In The Agenda, Bob Woodward described a White House staff meeting held on the 90th day of Bill Clinton's presidency. Things were not going well. Zoe Baird, the Christophe haircut and Don't Ask, Don't Tell had made for a rocky start. Even worse, Clinton's $140 billion five year deficit reduction plan and his $16 billion economic stimulus package faced a Republican filibuster in the United States Senate.
The White House senior staff concluded that a lack of clarity was the core problem. Clinton disagreed, vehemently. "I know what's wrong!" Clinton screamed. "Give me a strategy." His staff returned that evening with memo giving George Stephanopoulos a new job title and dropping the economic stimulus. Tactics trumped strategy and, inevitably, disaster followed.
The 1994 midterm elections saw Democrats lose 54 seats in the House of Representatives and eight United States Senators, nine if Richard Shelby's switch to the Republican Party is counted.
Sixteen years later, Democratic loses are slightly fewer but no less devastating. And yet, the analyses of what went wrong in the 2010 midterms have a familiar ring -- the Democratic message lacked clarity and coherence. Valid or not, the analysis misses the larger point. Without a complete strategy, tactics (and message) are readily defeated.
President Clinton would wait a couple more years before crafting his own strategy. In his 1996 State of the Union Speech, he used the phrase "meeting America's challenges" fifty-one times. And every cabinet officer, including the Secretary of Defense, held a press conference during the next two weeks describing what they had done, and were doing, to "meet America's challenges." Not surprisingly, the Democratic National Committee picked up on the strategy and ran television ads throughout the 1996 primaries touting how President Clinton was "meeting America's Challenges." All the levers of power and, yes, persuasion were used to point the ship of state in a direction the President of the United States intended to go.
And while the message was clearer and cleaner, Bill Clinton's strategy of "meeting America's challenges" was less about words than it was about action. His speech recounted what Congress and the White House had done, what still needed to be done, and how "one nation working together" could do even more. I urge you to read President Clinton's entire speech.

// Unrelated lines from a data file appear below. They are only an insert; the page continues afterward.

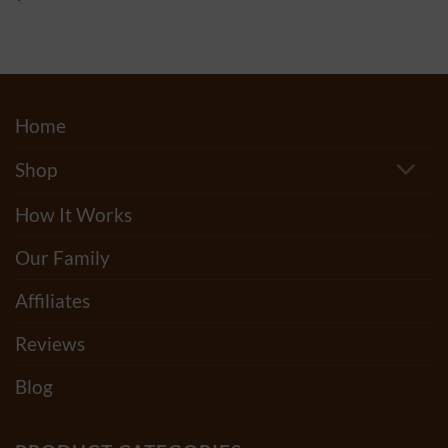
$20.00
out of 5
through
$500.00
Home
Shop
How It Works
Our Family
Affiliates
Reviews
Blog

Today, as the White House staff wrestles with the aftermath of the 2010 midterm elections, they must understand their limitations. They are tacticians, talented and experienced as they are, but tacticians nonetheless. They are not the strategist-in-chief. That role is reserved, exclusively, for President Barack Obama.
The way forward, as his Democratic predecessor proved, was to face the crises head-on with confidence, a compelling vision and a complete strategy. That strategy, his strategy, must reach beyond the narrow corridor of Pennsylvania Avenue. President Obama's strategy must embrace a nation that hungers for leadership, reflect a nation that wants action this day, and rallies a nation that has "always risen to every challenge."
In short, if President Obama leads with an intensity, imagination and integrity imbued with his own ideals, America will follow. And so will a recalcitrant and semi-Republican Congress.